Release DetailsLABEL Spinefarm
RELEASED ON 11/8/2006
posted on 12/2006 By:
I was so frustrated when In Flames decided to finally try and crossover to mainstream metal audiences. Not because I considered it an act of betrayal as a fan of underground music, but because I felt they went about it all wrong. To my ears, they had already derived the formula for making great, accessible heavy metal on albums like Clayman and Colony. However, when the time came to cash in, they totally abandoned it for weak, and obviously trend savvy pop metal. Three years after Soundtrack to Your Escape, Machinae Supremacy's Redeemer sounds like the album that In Flames should have made. What Redeemer offers just under an hour of sophisticated and well rendered pop metal that is rooted in Gothenburg styled riffing and abounds with sparkling modern touches. While not quite a revelation, Machinae Supremacy is a young band with a lot of promise and an understanding of solid, catchy songwriting that seems to elude some of their more experienced peers.

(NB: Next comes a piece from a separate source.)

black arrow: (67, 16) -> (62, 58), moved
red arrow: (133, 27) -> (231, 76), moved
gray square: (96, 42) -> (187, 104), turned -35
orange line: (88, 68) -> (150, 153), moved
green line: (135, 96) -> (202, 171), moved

Given how straightforward Machinae Supremacy's songwriting formula is, it's not hard to figure out what goes right here and what goes wrong. “Elite” and “Rogue World Asylum” each have this pulsing energy that surges when their perfectly riffed choruses arrive, and absolutely boil over during the heavier instrumental parts. The down-tuned, churning bridge on “Rouge World Asylum” sounds pulled straight out of Soilwork's Natural Born Chaos (probably the finest album of this style ever made). The majority of the riffs are pooled from Clayman era In Flames or Predator's Portrait Soilwork, and are rendered crisply and above the rest of the mix. Mid album tracks, like “Rise” and “I Know the Reaper” are more accessible and radio ready, and your enjoyment of them will probably vary with your ability to bear the more sedate moments that occupy the space between the aggressive riffing.
Unfortunately, Redeemer kind of concludes with a whimper instead of a more appropriate bang. “Oki Kumas Adventure” honestly worries me, as it shows the band making the same stupid mistakes as a lot of the bands that try, and fail, to produce this kind of music. It's way too caught up in what I imagine the band considers the futuristic, entrancing elements of their sound. So expect techno samples and sound clips of an Asian woman. I hate to spit in the face of what is probably the centerpiece of Redeemer, but it's frustratingly divorced from what this band seems any good at. It's not the kind of song that breaks an album, but it's the kind of song you inevitably have to deal with when you buy a pop-metal album.
Ultimately, this is better than I expected it to be. Mostly, this is rooted in straightforward, driving heavy metal, and that's never a bad thing. There are some ballads and unnecessary modern touches throughout, but they don't really diminish the overall quality of this product. If you like modern bands like Scar Symmetry and Daysend, or really dig what Soilwork pulled off with Natural Born Chaos, you could do a lot worse than Machinae Supremacy.